Wäre das EU-Parlament kein bürokratisch-politischer Haufen, sondern beispielsweise ein Mitschüler, wir hätten ihn uns nach dem Unterricht geschnappt und im WC eine „Spülung“ verpasst. Wären wir Gott, hätten wir es längst geflutet und ins Mittelmeer gespült.

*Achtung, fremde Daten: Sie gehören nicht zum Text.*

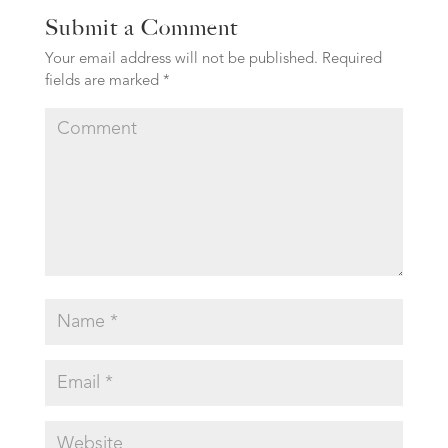
Submit a Comment
Your email address will not be published.
Required
fields are marked
*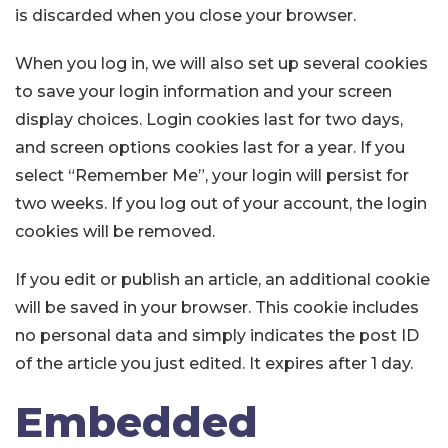
is discarded when you close your browser.
When you log in, we will also set up several cookies
to save your login information and your screen
display choices. Login cookies last for two days,
and screen options cookies last for a year. If you
select “Remember Me”, your login will persist for
two weeks. If you log out of your account, the login
cookies will be removed.
If you edit or publish an article, an additional cookie
will be saved in your browser. This cookie includes
no personal data and simply indicates the post ID
of the article you just edited. It expires after 1 day.
Embedded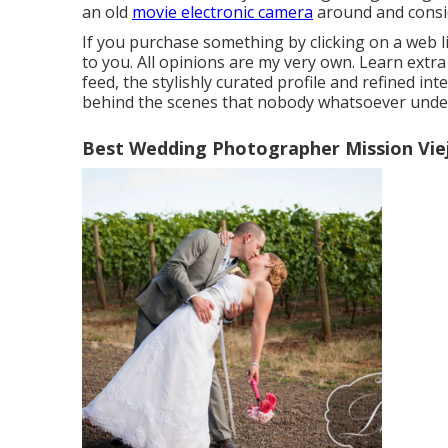
an old
movie electronic camera
around and consi
If you purchase something by clicking on a web l
to you. All opinions are my very own. Learn extr
feed, the stylishly curated profile and refined inte
behind the scenes that nobody whatsoever unde
Best Wedding Photographer Mission Vie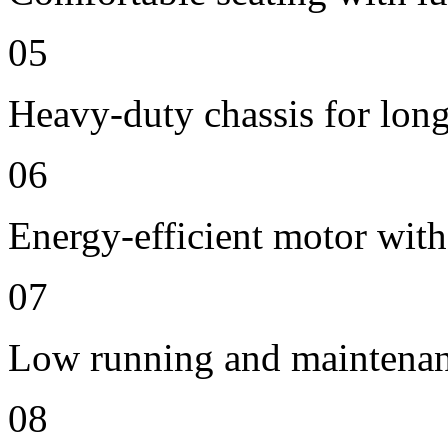
05
Heavy-duty chassis for long 
06
Energy-efficient motor with
07
Low running and maintenan
08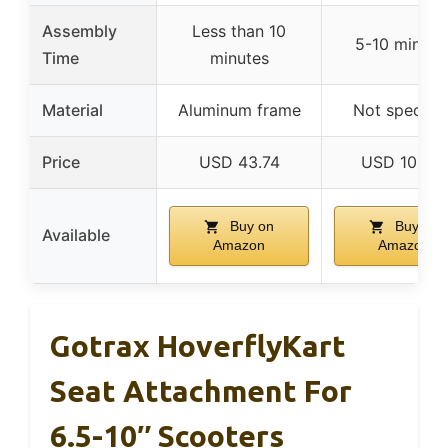
Assembly
Less than 10
5-10 minute
Time
minutes
Material
Aluminum frame
Not specifie
Price
USD 43.74
USD 109.61
Buy on
Buy on
Available
Amazon
Amazon
Gotrax HoverflyKart
Seat Attachment For
6.5-10″ Scooters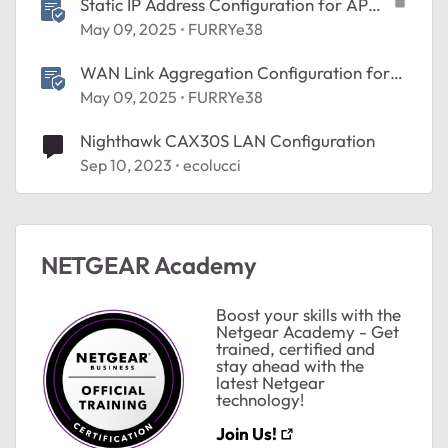
Static IP Address Configuration for AP
Mode
May 09, 2025
FURRYe38
WAN Link Aggregation Configuration for
NETGEAR Modems and Routers
May 09, 2025
FURRYe38
Nighthawk CAX30S LAN Configuration
Sep 10, 2023
ecolucci
NETGEAR Academy
Boost your skills with the
Netgear Academy - Get
trained, certified and
stay ahead with the
latest Netgear
technology!
Join Us!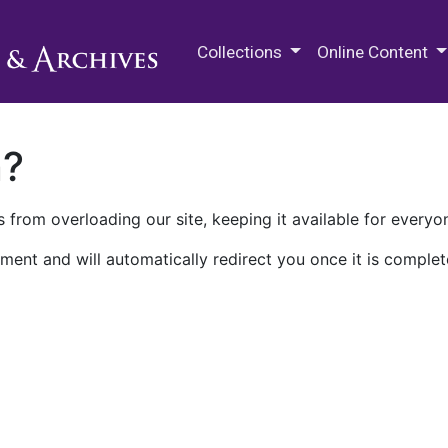
M.E. Grenander Department of
Collections
Online Content
n?
 from overloading our site, keeping it available for everyo
ment and will automatically redirect you once it is complet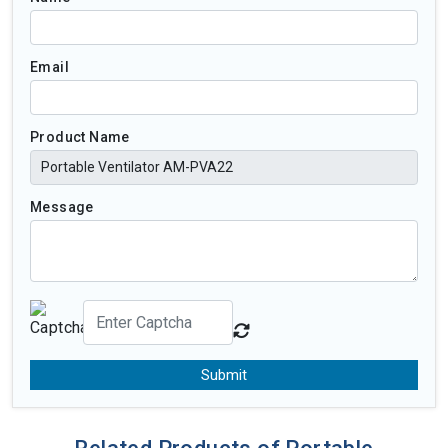
Email
Product Name
Message
Submit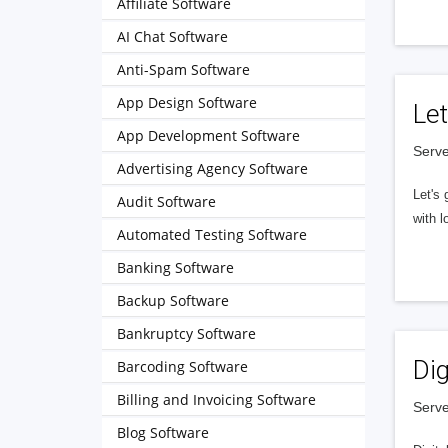
Affiliate Software
AI Chat Software
Anti-Spam Software
App Design Software
Let
App Development Software
Serve
Advertising Agency Software
Let's 
Audit Software
with l
Automated Testing Software
Banking Software
Backup Software
Bankruptcy Software
Dig
Barcoding Software
Billing and Invoicing Software
Serve
Blog Software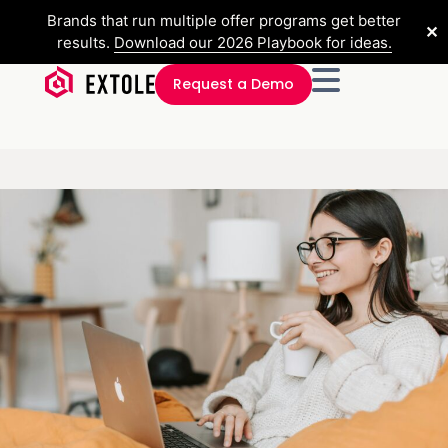
Brands that run multiple offer programs get better
✕
results.
Download our 2026 Playbook for ideas.
Request a Demo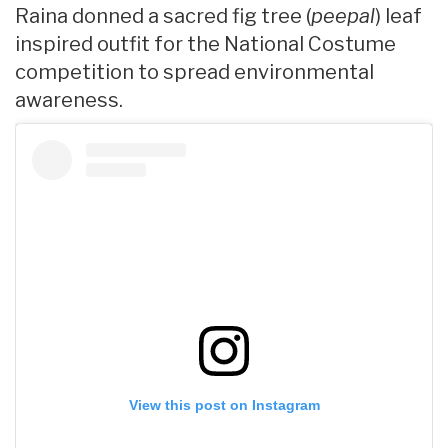
Raina donned a sacred fig tree (
peepal
) leaf
inspired outfit for the National Costume
competition to spread environmental
awareness.
View this post on Instagram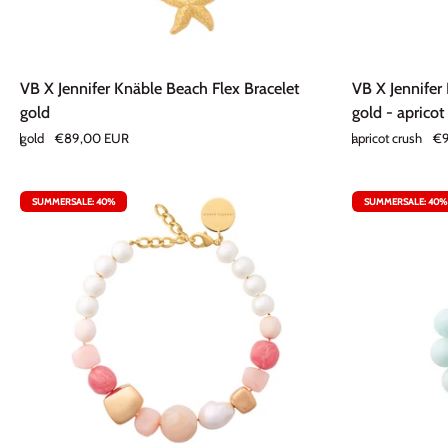
VB
VB
VB X Jennifer Knäble Beach Flex Bracelet
VB X Jennifer
X
X
gold
gold - apricot
Jennifer
Jennifer
gold
€89,00 EUR
apricot crush
€9
Knäble
Knäble
Beach
Double
Flex
Nugget
SUMMERSALE: 40%
SUMMERSALE: 40%
Bracelet
Earring
gold
gold
-
apricot
crush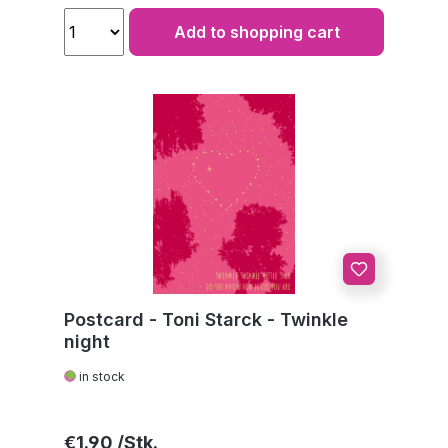
Add to shopping cart
Postcard - Toni Starck - Twinkle
night
in stock
Regular price:
€1.90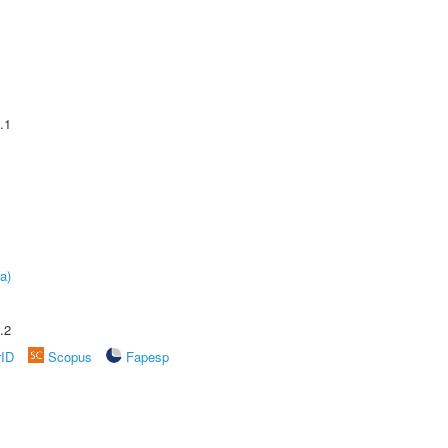
.1
a)
.2
rID
Scopus
Fapesp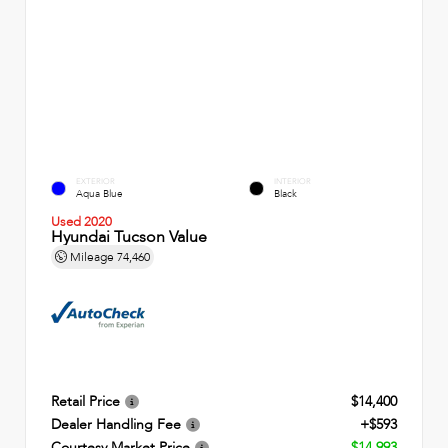
EXTERIOR
INTERIOR
Aqua Blue
Black
Used 2020
Hyundai Tucson Value
Mileage
74,460
Retail Price
$14,400
Dealer Handling Fee
+$593
Courtesy Market Price
$14,993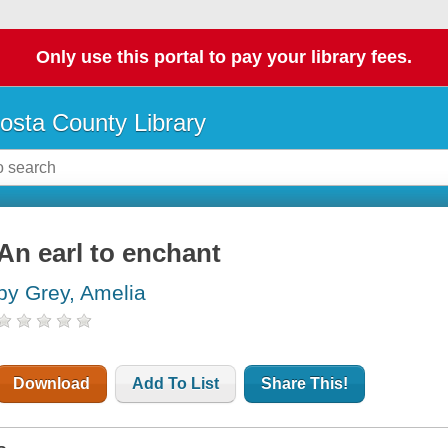
Only use this portal to pay your library fees.
osta County Library
An earl to enchant
by Grey, Amelia
Download
Add To List
Share This!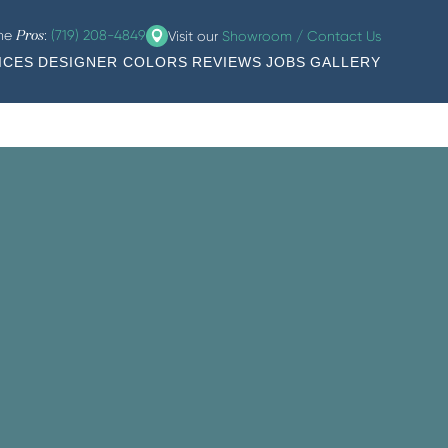
the
:
(719) 208-4849
Visit our
Showroom / Contact Us
Pros
ICES
DESIGNER COLORS
REVIEWS
JOBS
GALLERY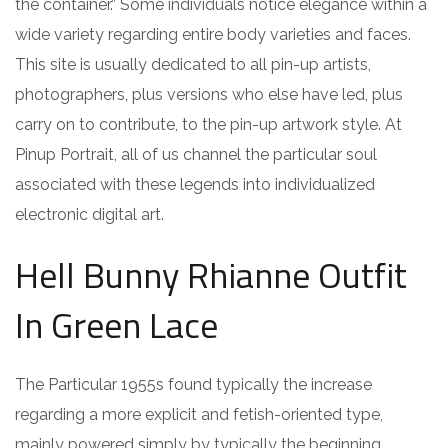
the container.” Some individuals notice elegance within a
wide variety regarding entire body varieties and faces.
This site is usually dedicated to all pin-up artists,
photographers, plus versions who else have led, plus
carry on to contribute, to the pin-up artwork style. At
Pinup Portrait, all of us channel the particular soul
associated with these legends into individualized
electronic digital art.
Hell Bunny Rhianne Outfit
In Green Lace
The Particular 1955s found typically the increase
regarding a more explicit and fetish-oriented type,
mainly powered simply by typically the beginning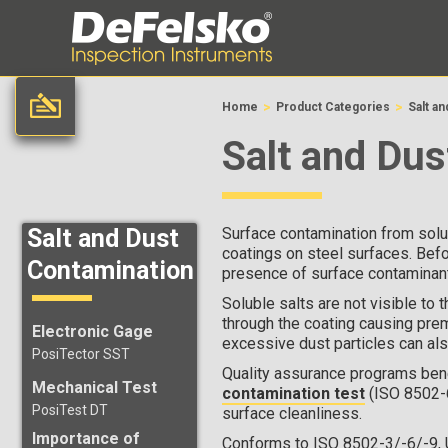
>
>
Home
Product Categories
Salt a
Salt and Dus
Salt and Dust
Surface contamination from solub
coatings on steel surfaces. Befo
Contamination
presence of surface contaminants
Soluble salts are not visible to 
through the coating causing prem
Electronic Gage
excessive dust particles can als
PosiTector SST
Quality assurance programs benef
Mechanical Test
contamination test
(ISO 8502-
PosiTest DT
surface cleanliness.
Importance of
Conforms to ISO 8502-3/-6/-9,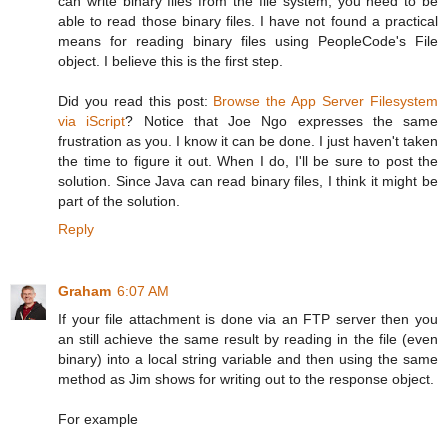
can write binary files from the file system, you need to be
able to read those binary files. I have not found a practical
means for reading binary files using PeopleCode's File
object. I believe this is the first step.
Did you read this post:
Browse the App Server Filesystem
via iScript
? Notice that Joe Ngo expresses the same
frustration as you. I know it can be done. I just haven't taken
the time to figure it out. When I do, I'll be sure to post the
solution. Since Java can read binary files, I think it might be
part of the solution.
Reply
Graham
6:07 AM
If your file attachment is done via an FTP server then you
an still achieve the same result by reading in the file (even
binary) into a local string variable and then using the same
method as Jim shows for writing out to the response object.
For example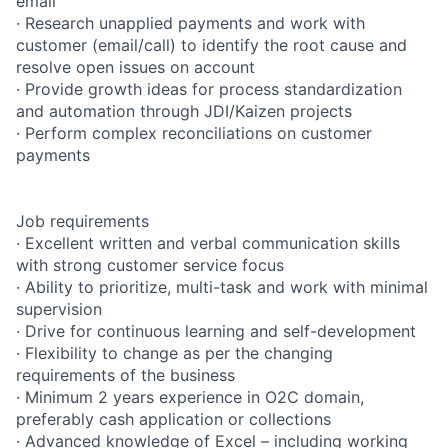
email
· Research unapplied payments and work with
customer (email/call) to identify the root cause and
resolve open issues on account
· Provide growth ideas for process standardization
and automation through JDI/Kaizen projects
· Perform complex reconciliations on customer
payments
Job requirements
· Excellent written and verbal communication skills
with strong customer service focus
· Ability to prioritize, multi-task and work with minimal
supervision
· Drive for continuous learning and self-development
· Flexibility to change as per the changing
requirements of the business
· Minimum 2 years experience in O2C domain,
preferably cash application or collections
· Advanced knowledge of Excel – including working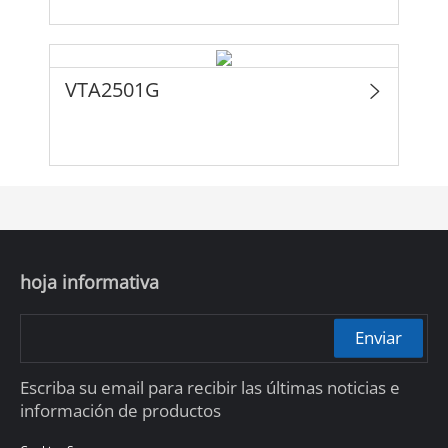
VTA2501G
hoja informativa
Enviar
Escriba su email para recibir las últimas noticias e
información de productos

Und nun das: Ursula von der Leyen, die derzeit auf dem vorletzten Platz der beliebtesten PolitikerInnen Deutschlands rangiert, beim Prinzip „Verhütung“ gleich sechs Mal scheiterte und die Bundeswehr zu einer weltweiten Lachnummer verunstaltete, soll Kommissionspräsidentin der EU werden. Da kann man Freiwild auch den Integrationsbambi verleihen oder nach Lena Meyer-Landrut einen Hochschul-Hörsaal benennen. Letzteres hat man sogar getan (nordbayern.de) und damit bewiesen, dass jeder alles sein kann, wenn es nur pressewirksam in Szene gesetzt wird. Lena Bildungspreisträgerin, Nestlé nachhaltig und von der Leyen Kommissionspräsidentin. Hoffen wir mal, dass der Pilot beim Flug in den nächsten Urlaub auch wirklich eine entsprechende Ausbildung genossen hat und nicht unterm Jahr der Schulbusfahrer ist.

HuiBuhrsula geht um

Jetzt wird der „Flintenuschi“ (heute show) – anstelle Brüssels Unfähigkeit – in den Medien der Marsch geblasen, was ihr als Verteidigungsministerin natürlich nicht unbekannt ist. Konnte ihr die Berater-Affäre nichts anhaben, das interne Nazi-Devotionalien-Desaster kein Bein stellen, so soll die bloße Nominierung jetzt das Schreckgespenst HuiBuhrsula umhergeistern lassen.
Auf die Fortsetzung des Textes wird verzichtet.